Dataset excerpts =>
= = = = =
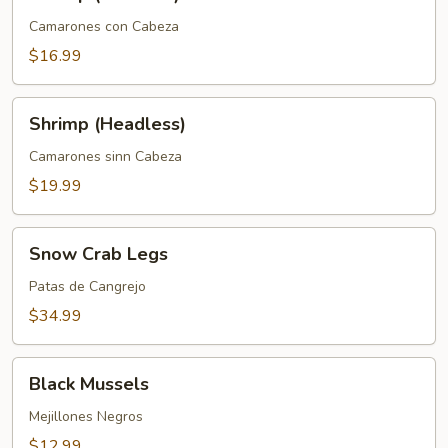
(Head
On)
Camarones con Cabeza
$16.99
Shrimp
Shrimp (Headless)
(Headless)
Camarones sinn Cabeza
$19.99
Snow
Snow Crab Legs
Crab
Legs
Patas de Cangrejo
$34.99
Black
Black Mussels
Mussels
Mejillones Negros
$12.99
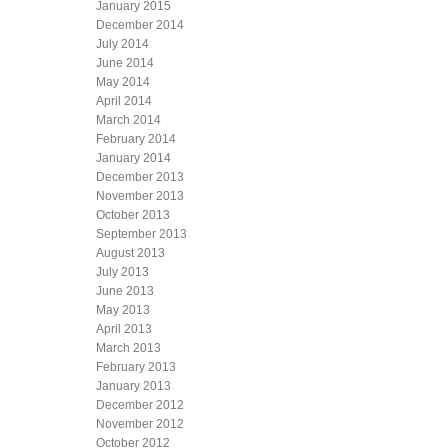
January 2015
December 2014
July 2014
June 2014
May 2014
April 2014
March 2014
February 2014
January 2014
December 2013
November 2013
October 2013
September 2013
August 2013
July 2013
June 2013
May 2013
April 2013
March 2013
February 2013
January 2013
December 2012
November 2012
October 2012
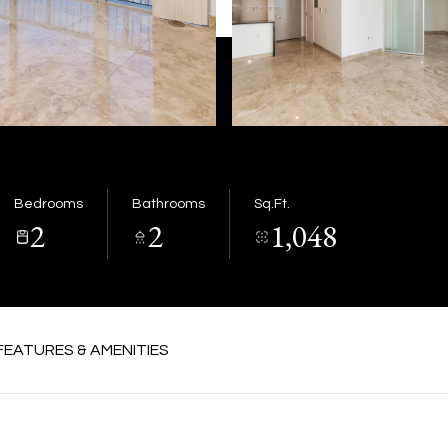
Bedrooms
Bathrooms
Sq.Ft.
2
2
1,048
FEATURES & AMENITIES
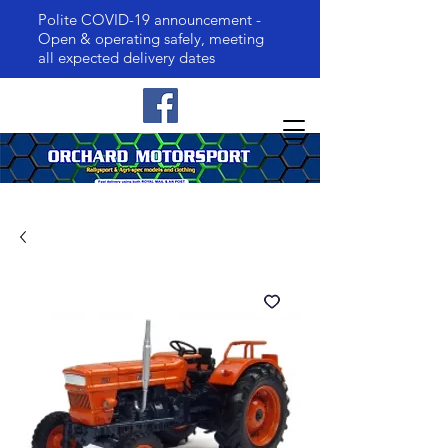
Polite COVID-19 announcement -
Open & operating safely, meeting
all expected delivery dates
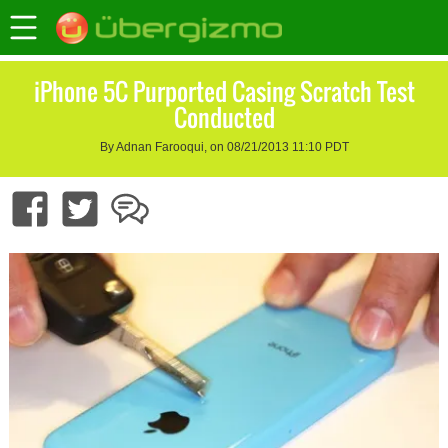
iPhone 5C Purported Casing Scratch Test
Conducted
By Adnan Farooqui, on 08/21/2013 11:10 PDT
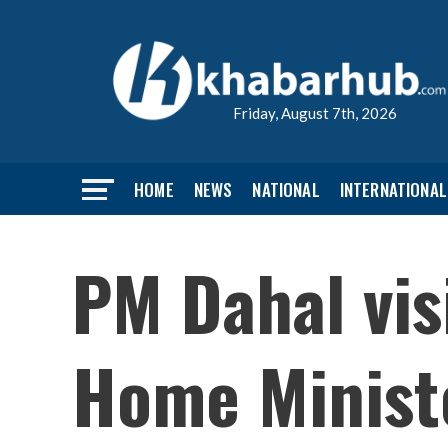
Friday, August 7th, 2026
HOME
NEWS
NATIONAL
INTERNATIONAL
PM Dahal vis
Home Ministe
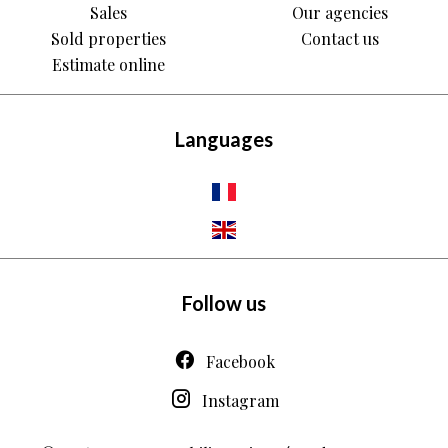
Sales
Our agencies
Sold properties
Contact us
Estimate online
Languages
Follow us
Facebook
Instagram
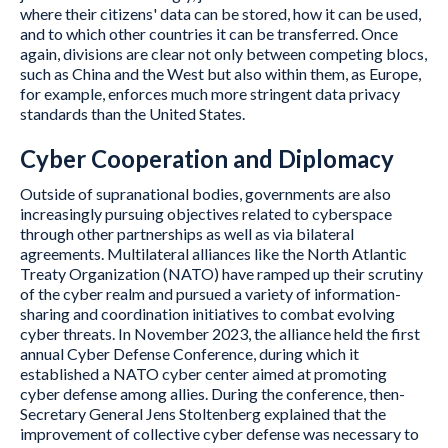
where their citizens' data can be stored, how it can be used,
and to which other countries it can be transferred. Once
again, divisions are clear not only between competing blocs,
such as China and the West but also within them, as Europe,
for example, enforces much more stringent data privacy
standards than the United States.
Cyber Cooperation and Diplomacy
Outside of supranational bodies, governments are also
increasingly pursuing objectives related to cyberspace
through other partnerships as well as via bilateral
agreements. Multilateral alliances like the North Atlantic
Treaty Organization (NATO) have ramped up their scrutiny
of the cyber realm and pursued a variety of information-
sharing and coordination initiatives to combat evolving
cyber threats. In November 2023, the alliance held the first
annual Cyber Defense Conference, during which it
established a NATO cyber center aimed at promoting
cyber defense among allies. During the conference, then-
Secretary General Jens Stoltenberg explained that the
improvement of collective cyber defense was necessary to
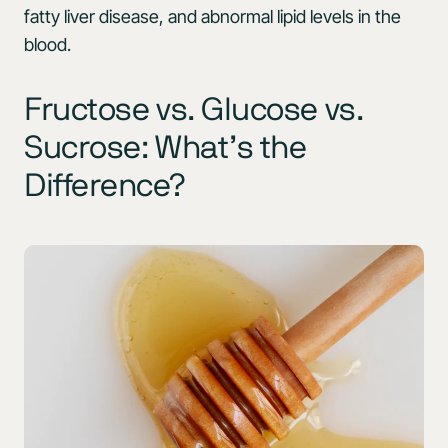
fatty liver disease, and abnormal lipid levels in the
blood.
Fructose vs. Glucose vs.
Sucrose: What’s the
Difference?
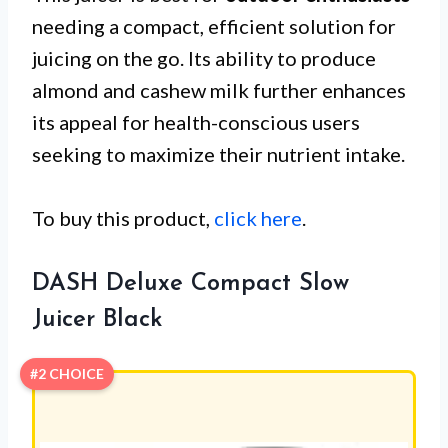
needing a compact, efficient solution for
juicing on the go. Its ability to produce
almond and cashew milk further enhances
its appeal for health-conscious users
seeking to maximize their nutrient intake.
To buy this product,
click here
.
DASH Deluxe Compact Slow
Juicer Black
#2 CHOICE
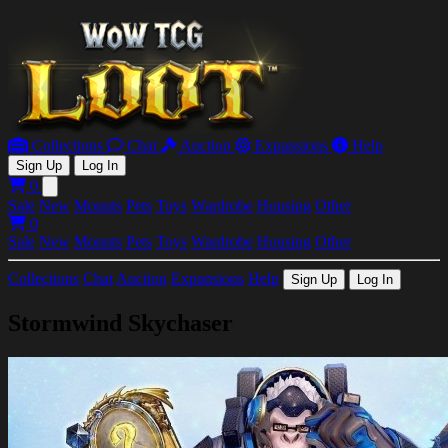
Collections
Chat
Auction
Expansions
Help
Sign Up
Log In
0
Open main menu
Sale
New
Mounts
Pets
Toys
Wardrobe
Housing
Other
0
Sale
New
Mounts
Pets
Toys
Wardrobe
Housing
Other
Collections
Chat
Auction
Expansions
Help
Sign Up
Log In
Stormwind Skychaser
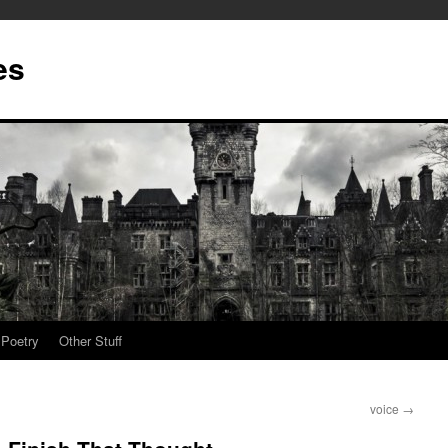
es
Poetry
Other Stuff
voice
→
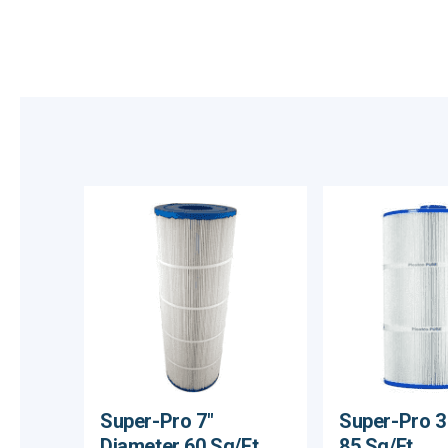
Super-Pro 7"
Super-Pro 3
Diameter 60 Sq/Ft
85 Sq/Ft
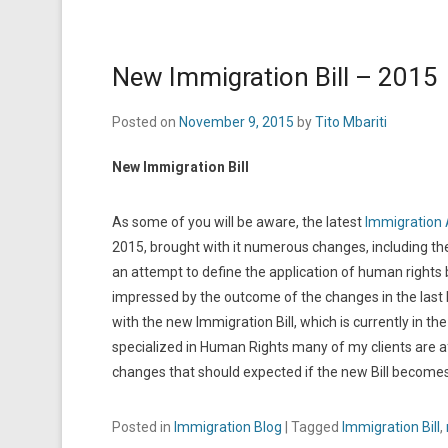
New Immigration Bill – 2015
Posted on
November 9, 2015
by
Tito Mbariti
New Immigration Bill
As some of you will be aware, the latest
Immigration 
2015, brought with it numerous changes, including the 
an attempt to define the application of human right
impressed by the outcome of the changes in the last b
with the new Immigration Bill, which is currently in 
specialized in Human Rights many of my clients are af
changes that should expected if the new Bill become
Posted in
Immigration Blog
|
Tagged
Immigration Bill
,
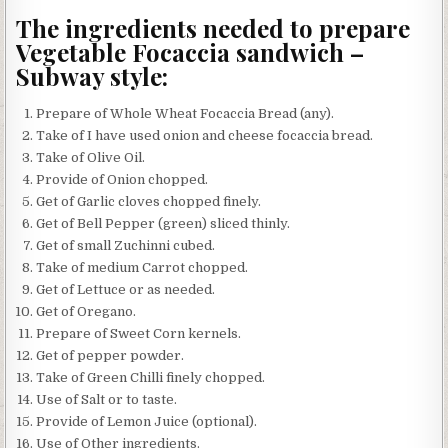
The ingredients needed to prepare
Vegetable Focaccia sandwich –
Subway style:
Prepare of Whole Wheat Focaccia Bread (any).
Take of I have used onion and cheese focaccia bread.
Take of Olive Oil.
Provide of Onion chopped.
Get of Garlic cloves chopped finely.
Get of Bell Pepper (green) sliced thinly.
Get of small Zuchinni cubed.
Take of medium Carrot chopped.
Get of Lettuce or as needed.
Get of Oregano.
Prepare of Sweet Corn kernels.
Get of pepper powder.
Take of Green Chilli finely chopped.
Use of Salt or to taste.
Provide of Lemon Juice (optional).
Use of Other ingredients.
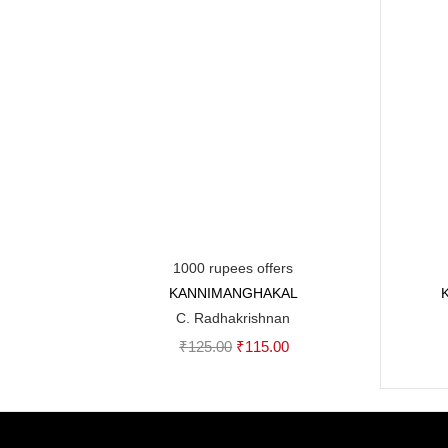
1000 rupees offers
KANNIMANGHAKAL
Add to cart
C. Radhakrishnan
Original
Current
₹
125.00
₹
115.00
price
price
was:
is:
₹125.00.
₹115.00.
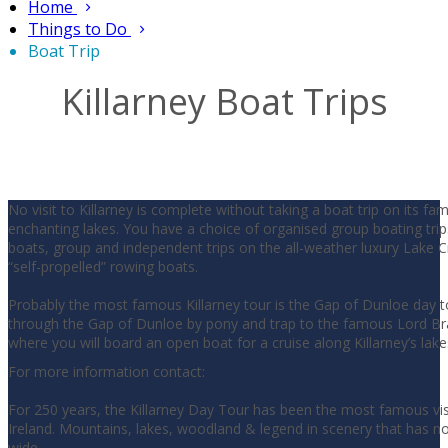
Home
Things to Do
Boat Trip
Killarney Boat Trips
No visit to Killarney is complete without taking a boat trip on its f
enchanting lakes. You have a choice of organised group boating trip
boats, group and independent trips on the all-weather luxury Lake Cr
“self-propelled” rowing boats.
Probably the most famous Killarney tour is the Gap of Dunloe day t
through the Gap of Dunloe by pony and trap to the famous Lord Br
where you will board an open boat for a cruise along Killarney’s lake
For more information contact:
For 250 years, the Killarney Day Tour has been the most famous visi
Ireland. Mountains, lakes, woodland & legend in scenery that has n
wide.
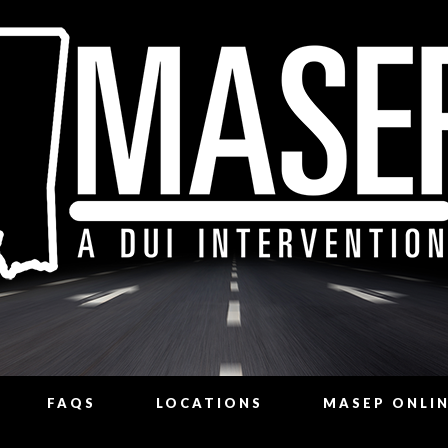
FAQS
LOCATIONS
MASEP ONLI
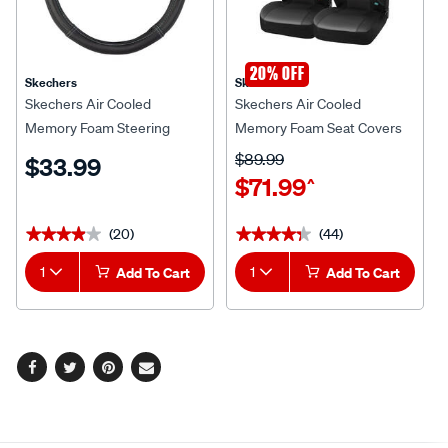
20% OFF
Skechers
Skechers
Skechers Air Cooled
Skechers Air Cooled
Memory Foam Steering
Memory Foam Seat Covers
Wheel Cover Black/Aqua
Black/Aqua Adjustable
$89.99
$33.99
380mm Diameter
Headrests Airbag
$71.99
^
Compatible
(20)
(44)
★★★★★
★★★★★
★★★★★
★★★★★
1
Add To Cart
1
Add To Cart
Facebook
Twitter
Pinterest
Email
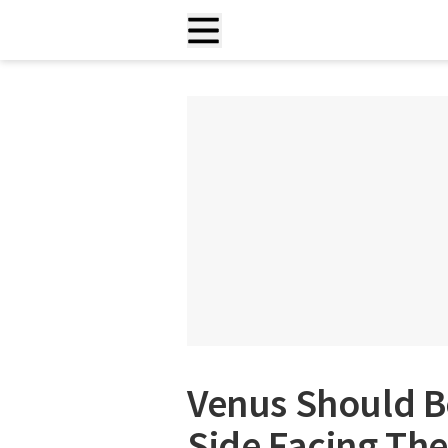
Venus Should B
Side Facing The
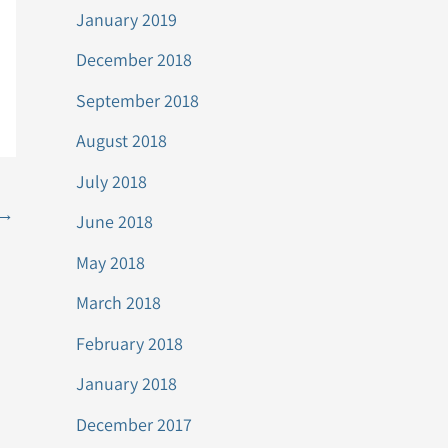
January 2019
December 2018
September 2018
August 2018
July 2018
→
June 2018
May 2018
March 2018
February 2018
January 2018
December 2017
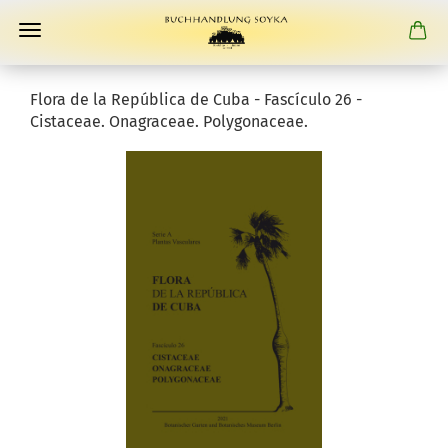
Flora de la República de Cuba - Fascículo 26 -
Cistaceae. Onagraceae. Polygonaceae.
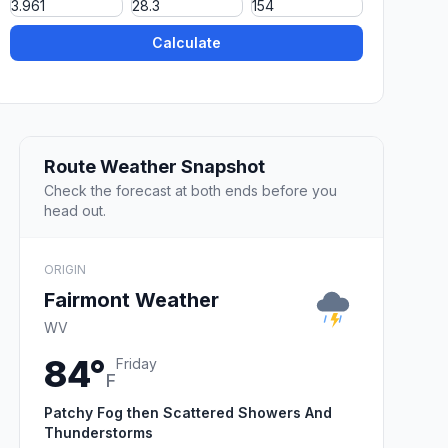
Calculate
Route Weather Snapshot
Check the forecast at both ends before you
head out.
ORIGIN
Fairmont Weather
WV
84°
Friday
F
Patchy Fog then Scattered Showers And
Thunderstorms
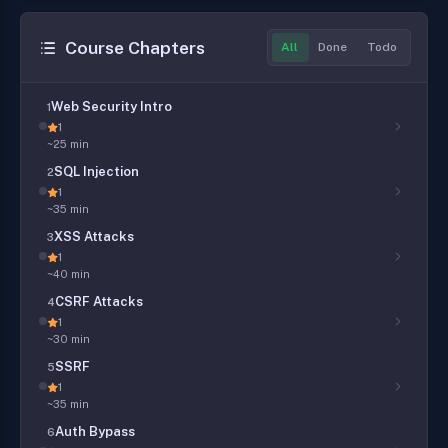
Course Chapters
All
Done
Todo
Web Security Intro
1
1
~25 min
SQL Injection
2
1
~35 min
XSS Attacks
3
1
~40 min
CSRF Attacks
4
1
~30 min
SSRF
5
1
~35 min
Auth Bypass
6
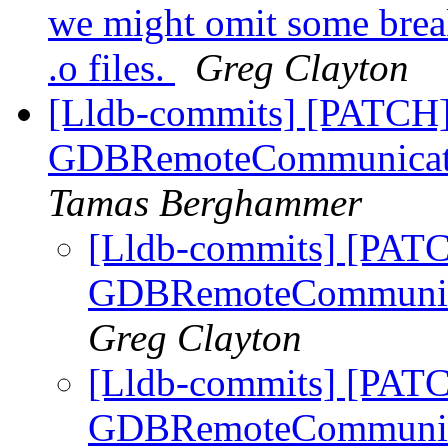
we might omit some bre
.o files.
Greg Clayton
[Lldb-commits] [PATCH] 
GDBRemoteCommunication
Tamas Berghammer
[Lldb-commits] [PATC
GDBRemoteCommunicati
Greg Clayton
[Lldb-commits] [PATC
GDBRemoteCommunicati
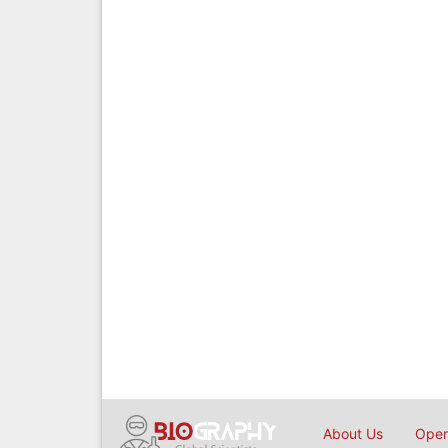
About Us
Open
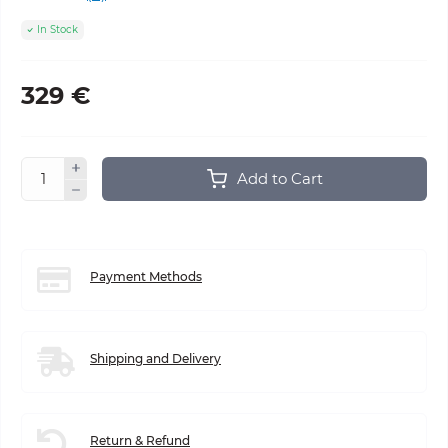
In Stock
329 €
Add to Cart
Payment Methods
Shipping and Delivery
Return & Refund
= = = = =
Could you copy every line from the records that has "group" in it?

enchanting lakes. You have a choice of organised group boating trip
boats, group and independent trips on the all-weather luxury Lake Cr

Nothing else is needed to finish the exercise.